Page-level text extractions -
########

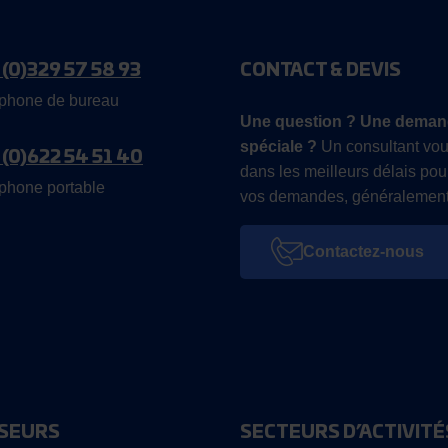
 (0)329 57 58 93
CONTACT & DEVIS
phone de bureau
Une question ? Une deman
spéciale ?
Un consultant vou
 (0)622 54 51 40
dans les meilleurs délais pou
phone portable
vos demandes, généralement
Contactez-nous
SEURS
SECTEURS D’ACTIVITÉ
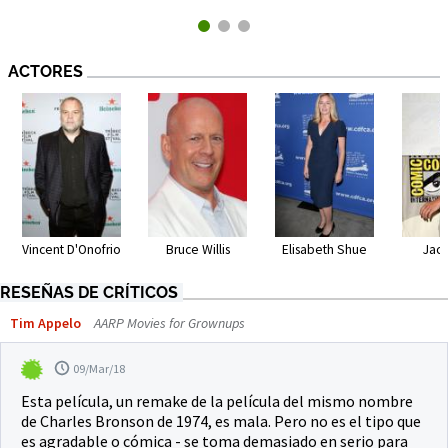
ACTORES
Vincent D'Onofrio
Bruce Willis
Elisabeth Shue
Jac
RESEÑAS DE CRÍTICOS
Tim Appelo
AARP Movies for Grownups
09/Mar/18
Esta película, un remake de la película del mismo nombre
de Charles Bronson de 1974, es mala. Pero no es el tipo que
es agradable o cómica - se toma demasiado en serio para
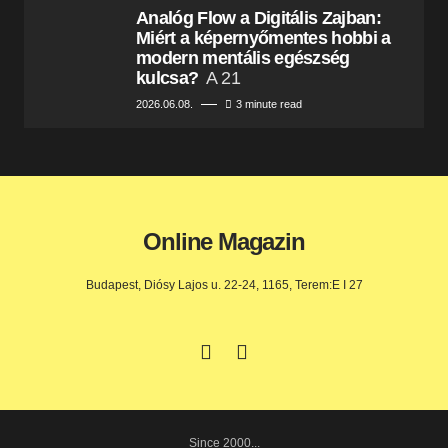
Analóg Flow a Digitális Zajban:
Miért a képernyőmentes hobbi a
modern mentális egészség
kulcsa?
A 21
2026.06.08.
3 minute read
Online Magazin
Budapest, Diósy Lajos u. 22-24, 1165, Terem:E I 27
Since 2000...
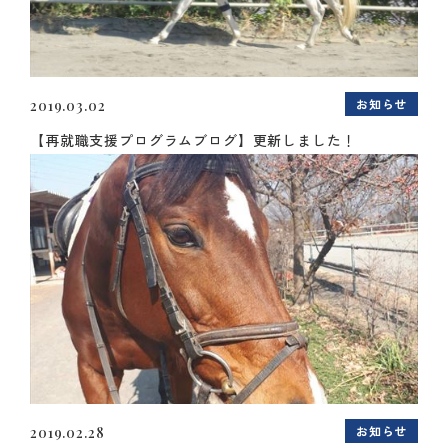
お知らせ
2019.03.02
【再就職支援プログラムブログ】更新しました！
お知らせ
2019.02.28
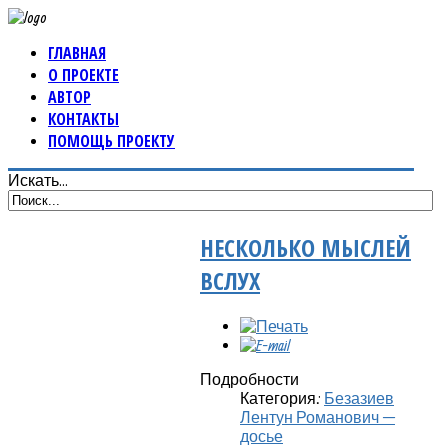
ГЛАВНАЯ
О ПРОЕКТЕ
АВТОР
КОНТАКТЫ
ПОМОЩЬ ПРОЕКТУ
Искать...
НЕСКОЛЬКО МЫСЛЕЙ
ВСЛУХ
Подробности
Категория:
Безазиев
Лентун Романович —
досье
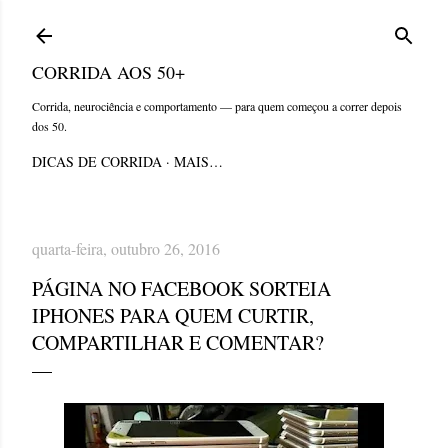
Pular para o conteúdo principal
CORRIDA AOS 50+
Corrida, neurociência e comportamento — para quem começou a correr depois
dos 50.
DICAS DE CORRIDA
MAIS…
quarta-feira, outubro 26, 2016
PÁGINA NO FACEBOOK SORTEIA
IPHONES PARA QUEM CURTIR,
COMPARTILHAR E COMENTAR?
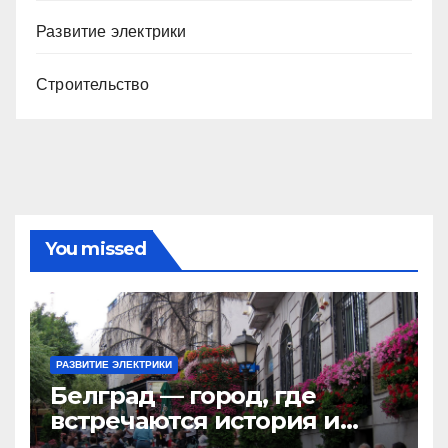
Развитие электрики
Строительство
You missed
РАЗВИТИЕ ЭЛЕКТРИКИ
Белград — город, где
встречаются история и
современность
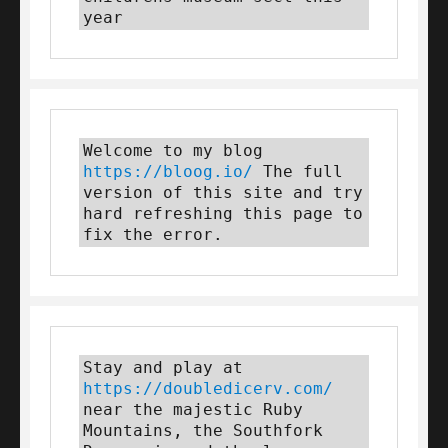
year
Welcome to my blog 
https://bloog.io/
 The full 
version of this site and try 
hard refreshing this page to 
fix the error.
Stay and play at 
https://doubledicerv.com/
near the majestic Ruby 
Mountains, the Southfork 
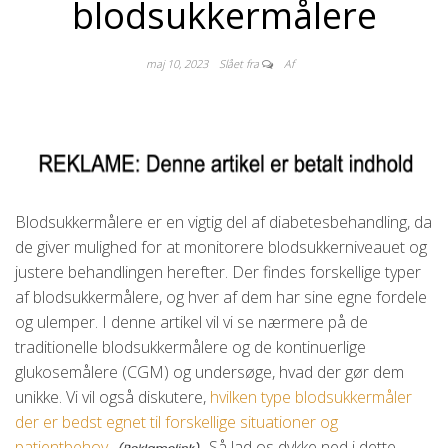
blodsukkermålere
maj 10, 2023
Slået fra
Af
Blodsukkermålere er en vigtig del af diabetesbehandling, da
de giver mulighed for at monitorere blodsukkerniveauet og
justere behandlingen herefter. Der findes forskellige typer
af blodsukkermålere, og hver af dem har sine egne fordele
og ulemper. I denne artikel vil vi se nærmere på de
traditionelle blodsukkermålere og de kontinuerlige
glukosemålere (CGM) og undersøge, hvad der gør dem
unikke. Vi vil også diskutere,
hvilken type blodsukkermåler
der er bedst egnet til forskellige situationer og
patientbehov.
Så lad os dykke ned i dette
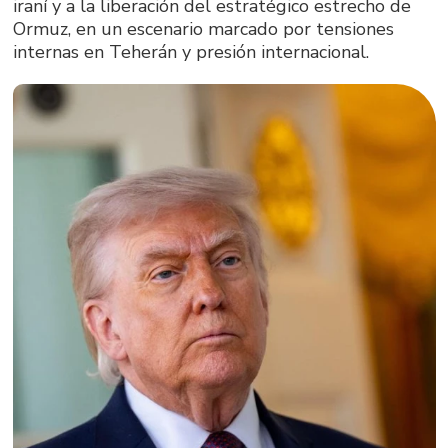
iraní y a la liberación del estratégico estrecho de
Ormuz, en un escenario marcado por tensiones
internas en Teherán y presión internacional.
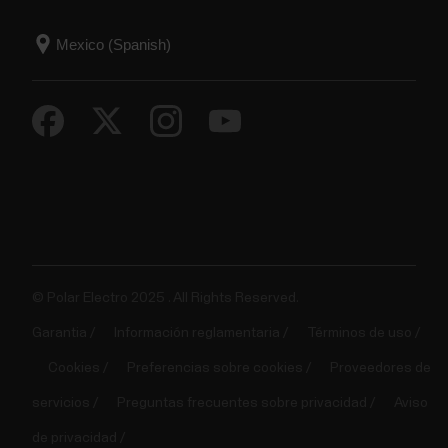
© Polar Electro 2025 . All Rights Reserved.
Garantia
Información reglamentaria
Términos de uso
Cookies
Preferencias sobre cookies
Proveedores de
servicios
Preguntas frecuentes sobre privacidad
Aviso
de privacidad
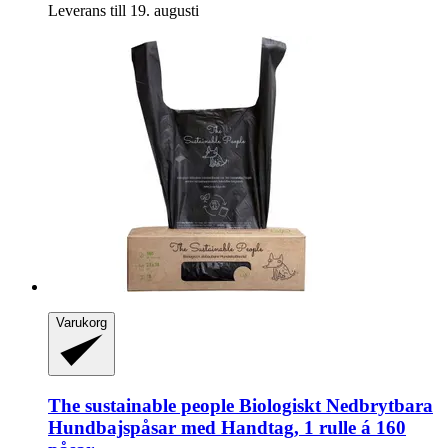
Leverans till 19. augusti
Varukorg
The sustainable people
Biologiskt Nedbrytbara
Hundbajspåsar med Handtag, 1 rulle á 160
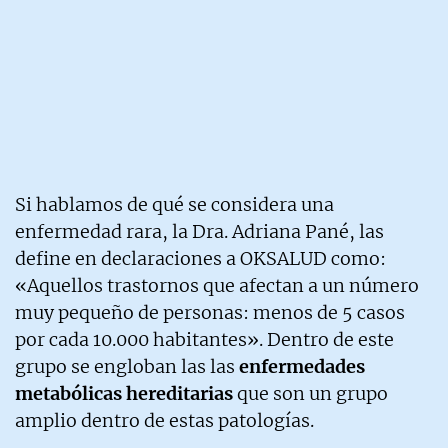
Si hablamos de qué se considera una
enfermedad rara, la Dra. Adriana Pané, las
define en declaraciones a OKSALUD como:
«Aquellos trastornos que afectan a un número
muy pequeño de personas: menos de 5 casos
por cada 10.000 habitantes». Dentro de este
grupo se engloban las las
enfermedades
metabólicas hereditarias
que son un grupo
amplio dentro de estas patologías.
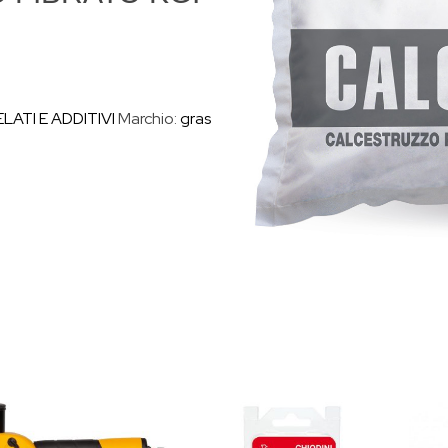
LATI E ADDITIVI
Marchio:
gras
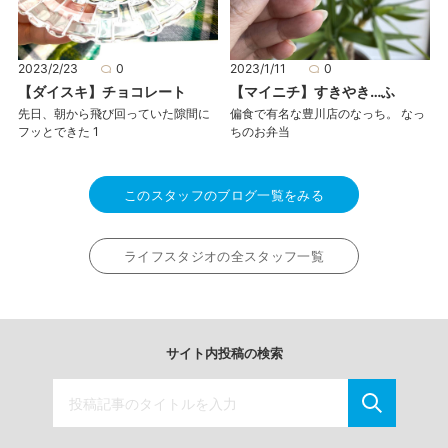
2023/2/23
0
2023/1/11
0
【ダイスキ】チョコレート
【マイニチ】すきやき…ふ
先日、朝から飛び回っていた隙間に
偏食で有名な豊川店のなっち。 なっ
フッとできた 1
ちのお弁当
このスタッフのブログ一覧をみる
ライフスタジオの全スタッフ一覧
サイト内投稿の検索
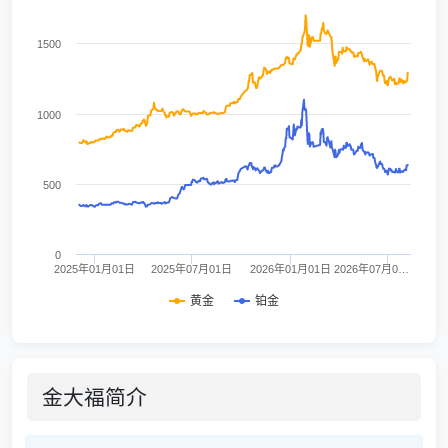
1500
1000
500
0
2025年01月01日
2025年07月01日
2026年01月01日
2026年07月0…
黄金
铂金
金大福简介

########

What the exercise asks -
Each line of the data must be transcribed exactly; pictures are not carried over.

Response below -
 (0)329 57 58 93
CONTACT & DEVIS
phone de bureau
Une question ? Une deman
spéciale ?
Un consultant vou
 (0)622 54 51 40
dans les meilleurs délais pou
phone portable
vos demandes, généralement
Contactez-nous
SEURS
SECTEURS D’ACTIVITÉ
ACTORES
Vincent D'Onofrio
Bruce Willis
Elisabeth Shue
Jac
RESEÑAS DE CRÍTICOS
Tim Appelo
AARP Movies for Grownups
09/Mar/18
Esta película, un remake de la película del mismo nombre
de Charles Bronson de 1974, es mala. Pero no es el tipo que
es agradable o cómica - se toma demasiado en serio para
Analóg Flow a Digitális Zajban:
Miért a képernyőmentes hobbi a
modern mentális egészség
kulcsa?
A 21
2026.06.08.
3 minute read
Online Magazin
Budapest, Diósy Lajos u. 22-24, 1165, Terem:E I 27
Since 2000...
お知らせ
2019.03.02
【再就職支援プログラムブログ】更新しました！
お知らせ
2019.02.28
ГЛАВНАЯ
О ПРОЕКТЕ
АВТОР
КОНТАКТЫ
ПОМОЩЬ ПРОЕКТУ
Искать...
НЕСКОЛЬКО МЫСЛЕЙ
ВСЛУХ
Подробности
Категория:
Безазиев
Лентун Романович —
досье
Pular para o conteúdo principal
CORRIDA AOS 50+
Corrida, neurociência e comportamento — para quem começou a correr depois
dos 50.
DICAS DE CORRIDA
MAIS…
quarta-feira, outubro 26, 2016
PÁGINA NO FACEBOOK SORTEIA
IPHONES PARA QUEM CURTIR,
COMPARTILHAR E COMENTAR?
Развитие электрики
Строительство
You missed
РАЗВИТИЕ ЭЛЕКТРИКИ
Белград — город, где
встречаются история и
современность
year
Welcome to my blog 
https://bloog.io/
 The full 
version of this site and try 
hard refreshing this page to 
fix the error.
Stay and play at 
https://doubledicerv.com/
near the majestic Ruby 
Mountains, the Southfork 
blodsukkermålere
maj 10, 2023
Slået fra
Af
Blodsukkermålere er en vigtig del af diabetesbehandling, da
de giver mulighed for at monitorere blodsukkerniveauet og
justere behandlingen herefter. Der findes forskellige typer
af blodsukkermålere, og hver af dem har sine egne fordele
og ulemper. I denne artikel vil vi se nærmere på de
traditionelle blodsukkermålere og de kontinuerlige
glukosemålere (CGM) og undersøge, hvad der gør dem
unikke. Vi vil også diskutere,
hvilken type blodsukkermåler
der er bedst egnet til forskellige situationer og
patientbehov.
Så lad os dykke ned i dette
iraní y a la liberación del estratégico estrecho de
Ormuz, en un escenario marcado por tensiones
internas en Teherán y presión internacional.
© Polar Electro 2025 . All Rights Reserved.
Garantia
Información reglamentaria
Términos de uso
Cookies
Preferencias sobre cookies
Proveedores de
servicios
Preguntas frecuentes sobre privacidad
Aviso
de privacidad
Leverans till 19. augusti
Varukorg
The sustainable people
Biologiskt Nedbrytbara
Hundbajspåsar med Handtag, 1 rulle á 160
Si hablamos de qué se considera una
enfermedad rara, la Dra. Adriana Pané, las
define en declaraciones a OKSALUD como:
«Aquellos trastornos que afectan a un número
muy pequeño de personas: menos de 5 casos
por cada 10.000 habitantes». Dentro de este
grupo se engloban las las
enfermedades
metabólicas hereditarias
que son un grupo
amplio dentro de estas patologías.
LATI E ADDITIVI
Marchio:
gras
2023/2/23
0
2023/1/11
0
【ダイスキ】チョコレート
【マイニチ】すきやき…ふ
先日、朝から飛び回っていた隙間に
偏食で有名な豊川店のなっち。 なっ
フッとできた 1
ちのお弁当
このスタッフのブログ一覧をみる
ライフスタジオの全スタッフ一覧
サイト内投稿の検索
1500
1000
500
0
2025年01月01日
2025年07月01日
2026年01月01日
2026年07月0…
黄金
铂金
金大福简介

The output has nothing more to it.